Nonetheless, there was an unexpected consequence, for one
also came to see in parallel the growth of a
quasi-academic or a sub-academic world that championed a
wide range of ethno-centric, political movements often in
alliance with nation-based worldviews. The populist
embrace of local histories, that one can loosely place in
the zone of postmodern indentitarianism, often saw
architecture as playing an important role as the site of
revival or survival in an increasingly globalized world.
The use of the term 'traditional architecture' escalated
as did the number of village reconstructions and
ethnographic museums. This 'identitarian episteme', as I
call it, was thus itself a global phenomenon with its own
disciplinary behaviors and agendas. My paper tries to
address this phenomenon and identify avenues by which it
can be studied and critiqued.
“Husserl and the Problem of
Worldliness,” Log 42, 2018,
pp. 67 - 79. In sentence two of Ideas:
General Introduction to Pure Phenomenology (1913),
Edmund Husserl introduces the word World
(Welt). What does Husserl mean with the word?

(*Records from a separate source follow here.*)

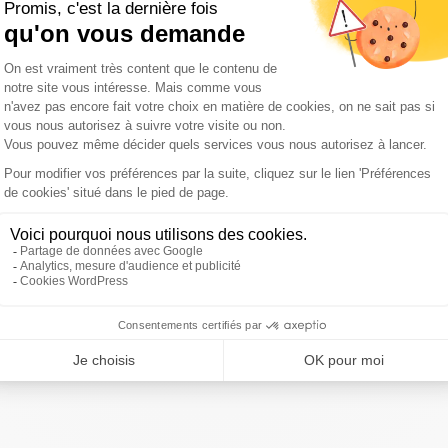
ontemplation au jardin avec Florian Bonnot, directeur commercial d
lles de la fleur française ! - Tous au jardin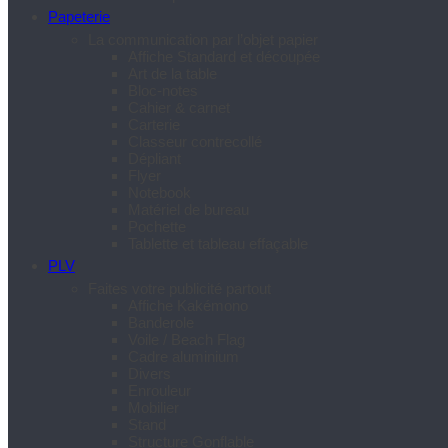
Papeterie
La communication par l’objet papier
Affiche Standard et découpée
Art de la table
Bloc-notes
Cahier & carnet
Carterie
Classeur contrecollé
Dépliant
Flyer
Notebook
Matériel de bureau
Pochette
Tablette et tableau effaçable
PLV
Faites votre publicité partout
Affiche Kakémono
Banderole
Voile / Beach Flag
Cadre aluminium
Divers
Enrouleur
Mobilier
Stand
Structure Gonflable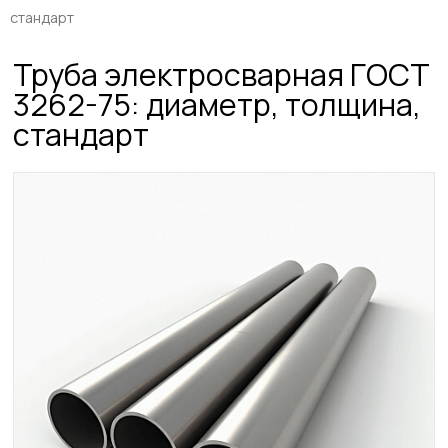
стандарт
Труба электросварная ГОСТ
3262-75: диаметр, толщина,
стандарт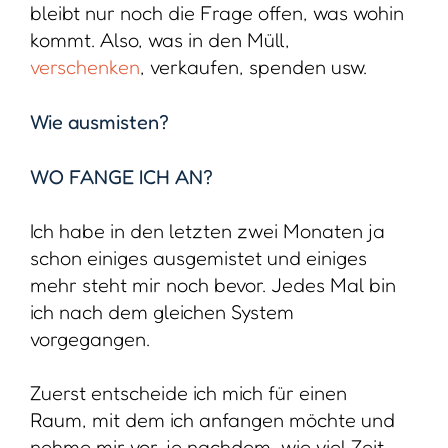
bleibt nur noch die Frage offen, was wohin
kommt. Also, was in den Müll,
verschenken
, verkaufen, spenden usw.
Wie ausmisten?
WO FANGE ICH AN?
Ich habe in den letzten zwei Monaten ja
schon einiges ausgemistet und einiges
mehr steht mir noch bevor. Jedes Mal bin
ich nach dem gleichen System
vorgegangen.
Zuerst entscheide ich mich für einen
Raum, mit dem ich anfangen möchte und
nehme mir vor, je nachdem, wie viel Zeit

I
could have taken a broad view of his writings, but
instead what I am doing here is reading Ideas sentence
by sentence from the beginning, interpreting as I go as
if Husserl were in a type of conversation with earlier
philosophers. The sub-text of my discussion is a larger
exploration of the status of that mysterious word -
World - in colonial-era thinking. Needless to say,
European 19th century philosophy never rose to the
occasion of critique, so one has to chase after the
repressed to make philosophy speak despite
itself. I argue that Husserl delaminates Welt from
Kant’s Weltbürger and Hegel’s Weltgeschichte to
create a stand alone imaginary that is, ironically and
tragically, opposed to the specter of worldliness.

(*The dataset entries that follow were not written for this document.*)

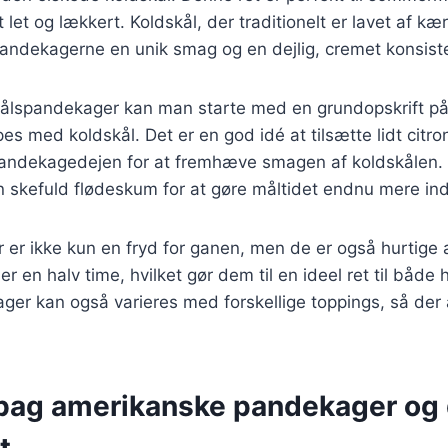
let og lækkert. Koldskål, der traditionelt er lavet af k
 pandekagerne en unik smag og en dejlig, cremet konsist
skålspandekager kan man starte med en grundopskrift p
s med koldskål. Det er en god idé at tilsætte lidt citron
l pandekagedejen for at fremhæve smagen af koldskålen
en skefuld flødeskum for at gøre måltidet endnu mere i
er ikke kun en fryd for ganen, men de er også hurtige 
r en halv time, hvilket gør dem til en ideel ret til både 
er kan også varieres med forskellige toppings, så der a
 bag amerikanske pandekager og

Ultimately the question for me is to understand the
difference between World and Global.
"Borneo:
The River Effect and the Spirit World Millionaires" in
A History of Architecture and Trade, Edited by Patrick
Haughey (London: Routledge, 2018) 80 – 114. This article
looks at the upstream trade into Borneo, one of the main
wealth-producing areas of SE Asia. My article challenges
the more conventional privileging of ‘downstream’ trade in
the narratives of SE Asian trade. The upstream trade was
wealth-producing in its own right, though not technically
‘trade’ since commodity exchanges were oriented around the
wealth of – and wealth-making capacity of – the long-house
ancestors. Based on this argument we can better understand
the processes by which the civilizations beginning in the
18th century slowly but inextricably altered and
eventually completely decommissioned the exchange capacity
of the local Borneo communities. My sources are the
numerous accounts of travelers, traders and explorers from
the 19th- and 20th- centuries.
“Positioning the Global
Imaginary: Arata Isozaki, 1970,” Critical
Inquiry 44 (Spring 2018), 498 – 527. This
article uses the early work of the Japanese architect
Arata Isozaki as well as first publications of the
Japanese journal Global Architecture as
lenses by which to discuss the history of the word
‘global.’ In these contexts, the word meant something
altogether different and more interesting than in the
context of the U.S. I also argue that much of the
theoretical flavor of that was implied by the term in the
1970s has long since been lost in the current trend of
global-washing.
Digital Stockholm Syndrome in the
Post-Ontological Age (University of Minnesota Press,
2016). Once, humans were what they believed. Now, the
modern person is determined by data exhaust—an invisible
anthropocentric ether of ones and zeros that is a product
of our digitally monitored age. I argue that the world has
become redesigned to fuse the algorithmic with the
ontological, and the discussion of ontology must be
updated to rethink the question of Being.